REQUIRED WORK:
In the entries that follow, find the line containing "September 2024"; from there, copy every line exactly through the line containing "Pro Bono Work".

*** Opening of SUPPLIED ENTRIES ***

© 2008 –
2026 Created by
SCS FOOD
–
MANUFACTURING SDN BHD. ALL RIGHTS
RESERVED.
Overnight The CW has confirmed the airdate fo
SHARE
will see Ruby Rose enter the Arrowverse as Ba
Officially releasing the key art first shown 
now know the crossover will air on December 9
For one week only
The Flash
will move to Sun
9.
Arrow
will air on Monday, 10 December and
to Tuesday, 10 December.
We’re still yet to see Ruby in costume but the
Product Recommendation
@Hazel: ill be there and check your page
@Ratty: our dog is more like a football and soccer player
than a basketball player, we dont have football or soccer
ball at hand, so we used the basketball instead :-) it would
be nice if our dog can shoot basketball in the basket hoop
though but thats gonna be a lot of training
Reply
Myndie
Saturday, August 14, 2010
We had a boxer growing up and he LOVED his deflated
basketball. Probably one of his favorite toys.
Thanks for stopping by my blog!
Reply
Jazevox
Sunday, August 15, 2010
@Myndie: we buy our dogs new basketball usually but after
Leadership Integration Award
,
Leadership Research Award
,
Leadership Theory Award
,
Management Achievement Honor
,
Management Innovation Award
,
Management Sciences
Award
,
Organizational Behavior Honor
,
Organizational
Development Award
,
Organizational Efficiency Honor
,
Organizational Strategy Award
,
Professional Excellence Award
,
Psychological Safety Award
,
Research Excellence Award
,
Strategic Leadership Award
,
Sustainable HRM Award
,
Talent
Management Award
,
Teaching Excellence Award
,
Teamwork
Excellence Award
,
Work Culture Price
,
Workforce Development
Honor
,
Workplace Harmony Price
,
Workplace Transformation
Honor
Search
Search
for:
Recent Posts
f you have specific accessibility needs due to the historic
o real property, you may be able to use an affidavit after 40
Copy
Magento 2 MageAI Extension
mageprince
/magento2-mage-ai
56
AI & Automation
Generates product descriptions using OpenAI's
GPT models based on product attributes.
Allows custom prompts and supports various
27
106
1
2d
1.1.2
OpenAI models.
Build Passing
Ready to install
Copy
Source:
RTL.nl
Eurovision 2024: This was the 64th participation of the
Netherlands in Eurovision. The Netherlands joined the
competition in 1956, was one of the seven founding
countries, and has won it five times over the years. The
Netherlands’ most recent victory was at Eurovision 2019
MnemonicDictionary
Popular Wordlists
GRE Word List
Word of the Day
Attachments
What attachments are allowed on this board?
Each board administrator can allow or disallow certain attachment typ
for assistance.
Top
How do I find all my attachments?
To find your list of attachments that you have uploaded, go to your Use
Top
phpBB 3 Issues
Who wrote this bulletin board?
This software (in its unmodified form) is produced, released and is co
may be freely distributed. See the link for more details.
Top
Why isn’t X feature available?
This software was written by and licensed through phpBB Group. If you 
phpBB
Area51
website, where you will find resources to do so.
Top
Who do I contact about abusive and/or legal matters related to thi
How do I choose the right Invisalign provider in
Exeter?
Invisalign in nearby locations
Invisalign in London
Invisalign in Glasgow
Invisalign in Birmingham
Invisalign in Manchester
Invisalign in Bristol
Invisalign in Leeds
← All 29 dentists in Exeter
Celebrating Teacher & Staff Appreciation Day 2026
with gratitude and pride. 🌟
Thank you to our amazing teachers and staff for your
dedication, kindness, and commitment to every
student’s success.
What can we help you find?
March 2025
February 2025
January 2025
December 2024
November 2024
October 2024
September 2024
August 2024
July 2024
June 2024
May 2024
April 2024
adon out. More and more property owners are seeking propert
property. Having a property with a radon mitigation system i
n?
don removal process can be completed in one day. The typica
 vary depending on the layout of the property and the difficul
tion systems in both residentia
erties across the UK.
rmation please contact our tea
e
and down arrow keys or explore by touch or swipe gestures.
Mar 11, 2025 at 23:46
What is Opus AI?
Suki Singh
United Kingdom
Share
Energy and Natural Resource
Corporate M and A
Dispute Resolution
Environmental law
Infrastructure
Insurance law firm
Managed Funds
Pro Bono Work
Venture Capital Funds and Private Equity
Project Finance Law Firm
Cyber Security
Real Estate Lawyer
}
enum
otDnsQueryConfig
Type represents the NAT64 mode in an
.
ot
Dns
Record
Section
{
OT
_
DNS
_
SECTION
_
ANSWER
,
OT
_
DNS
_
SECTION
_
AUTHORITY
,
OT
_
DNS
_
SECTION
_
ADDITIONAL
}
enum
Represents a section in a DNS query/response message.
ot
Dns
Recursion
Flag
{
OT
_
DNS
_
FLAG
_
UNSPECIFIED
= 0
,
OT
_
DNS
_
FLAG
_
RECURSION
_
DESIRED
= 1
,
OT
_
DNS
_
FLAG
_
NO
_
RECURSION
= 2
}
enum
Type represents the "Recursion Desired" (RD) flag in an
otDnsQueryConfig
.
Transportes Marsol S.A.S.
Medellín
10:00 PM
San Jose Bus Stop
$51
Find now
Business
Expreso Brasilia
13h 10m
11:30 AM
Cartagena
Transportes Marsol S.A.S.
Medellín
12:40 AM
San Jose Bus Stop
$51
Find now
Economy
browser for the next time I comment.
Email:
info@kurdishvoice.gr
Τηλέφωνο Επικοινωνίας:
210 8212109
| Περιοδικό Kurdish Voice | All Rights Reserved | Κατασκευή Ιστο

*** Close of SUPPLIED ENTRIES ***

ANSWER:
September 2024
August 2024
July 2024
June 2024
May 2024
April 2024
adon out. More and more property owners are seeking propert
property. Having a property with a radon mitigation system i
n?
don removal process can be completed in one day. The typica
 vary depending on the layout of the property and the difficul
tion systems in both residentia
erties across the UK.
rmation please contact our tea
e
and down arrow keys or explore by touch or swipe gestures.
Mar 11, 2025 at 23:46
What is Opus AI?
Suki Singh
United Kingdom
Share
Energy and Natural Resource
Corporate M and A
Dispute Resolution
Environmental law
Infrastructure
Insurance law firm
Managed Funds
Pro Bono Work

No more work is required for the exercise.